The No. 2 State Department official met with Washington Post reporter Bob Woodward in mid-June 2003, the same time the reporter has testified that an administration official talked to him about CIA employee Valerie Plame.
Official State Department calendars, provided to The Associated Press under the Freedom of Information Act, show then-Deputy Secretary of State Richard Armitage held a one-hour meeting marked "private appointment" with Woodward on June 13, 2003.
Special Prosecutor Patrick Fitzgerald has investigated whether Bush administration officials intentionally revealed Plame's identity as a one-time CIA covert operative to punish her husband, former ambassador Joseph Wilson, for criticizing the administration's march to war with Iraq.
An attorney for the Wilsons said Tuesday that, based on the calendar, she was considering adding Armitage to a civil lawsuit accusing Vice President Dick Cheney and two White House aides of conspiring to reveal Plame's identity.
When contacted at home Monday night, Woodward declined to discuss his meeting with Armitage or the identity of his source in the CIA leak case. Instead, he referred to his statement last year that he had a "casual and offhand" discussion about Plame with an unidentified administration official in mid-June 2003.
A person familiar with the information prosecutors have gathered, who spoke only on condition of anonymity because the material remains sealed, said Woodward's meeting with the confidential source was June 13, 2003.
The calendar released to the AP is the first confirmation that Woodward and Armitage met during the key time in the CIA leak case that was the focus of Fitzgerald's probe.
The big unknown: Woodward's source
The identity of Woodward's source remains one of the big mysteries in the case because the Post reporter is the first member of the news media known to have discussed Plame's CIA employment with an administration official.
Woodward's former Post editor, Ben Bradlee, has speculated publicly that Armitage was the reporter's "likely source."
And defense attorneys for I. Lewis "Scooter" Libby, the lone administration official charged in the CIA leak case, also have suggested that Armitage could have been Woodward's source when they unsuccessfully tried to persuade a court to order the release of State Department documents.
Fitzgerald's office declined to comment Monday. Reached at his home in Virginia, Armitage said he could not discuss his cooperation with Fitzgerald's office, the meeting with Woodward or any details of the case.

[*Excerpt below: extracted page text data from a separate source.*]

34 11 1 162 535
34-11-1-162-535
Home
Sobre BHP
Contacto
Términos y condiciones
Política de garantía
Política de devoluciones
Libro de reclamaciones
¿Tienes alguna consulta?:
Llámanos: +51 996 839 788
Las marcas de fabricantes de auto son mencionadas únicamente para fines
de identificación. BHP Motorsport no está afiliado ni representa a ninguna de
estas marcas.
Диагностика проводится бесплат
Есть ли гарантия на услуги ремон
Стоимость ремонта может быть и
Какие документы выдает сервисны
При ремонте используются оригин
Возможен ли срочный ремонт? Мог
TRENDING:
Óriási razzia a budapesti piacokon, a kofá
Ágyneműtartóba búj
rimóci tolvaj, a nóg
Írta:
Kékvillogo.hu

Libby, the former chief of staff to Vice President Dick Cheney, faces trial in January on charges that he lied to authorities about conversations he had with reporters about Plame.

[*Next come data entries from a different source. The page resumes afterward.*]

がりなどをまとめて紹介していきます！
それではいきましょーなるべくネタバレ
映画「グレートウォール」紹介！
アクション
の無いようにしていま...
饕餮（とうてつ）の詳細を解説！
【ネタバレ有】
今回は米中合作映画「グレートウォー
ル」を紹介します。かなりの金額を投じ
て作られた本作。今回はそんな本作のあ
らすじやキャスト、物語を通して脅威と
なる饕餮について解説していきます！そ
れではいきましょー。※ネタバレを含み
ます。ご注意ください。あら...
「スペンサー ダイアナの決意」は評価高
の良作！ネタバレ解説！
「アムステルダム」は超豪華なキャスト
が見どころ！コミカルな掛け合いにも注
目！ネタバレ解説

Libby's lawyer, William Jeffress, said Monday that Armitage's calendar only bolsters the defense's argument that information about the State Department official's role in the CIA leak affair should be released.
"I would hope that the facts on that would come out," Jeffress said. "We have asked for information as to Woodward's source in discovery, but that has been denied."
Attorney Melanie Sloan, who represents the Wilsons in their civil suit against Cheney, Libby and White House aide Karl Rove, said that "it sure sounds like" Armitage was Woodward's source.
The real question, Sloan said, is whether Armitage revealed it to conservative columnist Robert Novak, who was the first to get the information into print. If so, she said that doesn't get Libby or others off the hook in the civil case. She said it just widens the conspiracy.
"Then I think maybe Armitage was in on it," Sloan said. "The question is just what was Armitage's role?"
Plame's attorneys plan to seek depositions from the defendants and others, including Armitage, about the leak.
Woodward remains mum
Woodward's boss, Post Executive Editor Leonard Downie Jr., said Monday, "We are not going to disclose the identity of a confidential source."
Woodward has said he received a written release from his confidentiality obligation to the source and was even asked by his source to tell prosecutors about their conversation. But he has refused to identify the person publicly.
Woodward has said Plame came up incidentally during an interview he was conducting for a book he wrote on the Iraq war. He said the source told him that Plame was a CIA analyst on weapons of mass destruction, and no evidence has emerged in public that Woodward's source actually knew she had been a covert agent. Fitzgerald has signaled there are no plans -- beyond the Libby indictment -- to prosecute any other officials for releasing Plame's identity.
Armitage's calendar also shows that a week before Woodward's meeting with Armitage, the deputy secretary of state met for 15 minutes with Libby.
That meeting occurred as State officials were about to prepare a report outlining how Plame's husband was sent to Niger before the Iraq war to check unverified intelligence that Iraq was seeking nuclear materials from Africa.
Wilson reported back to the Bush administration that he was unable to verify the claim, but the administration continued to use the information to bolster its argument for war. Wilson has cited the decision to rely on the bad intelligence in his criticisms of the administration.
Two people familiar with the meeting, however, said the Libby-Armitage meeting dealt with issues involving Pakistan and said the subject of the CIA leak case wasn't raised. Both spoke only on condition of anonymity because some information about the meeting remains classified.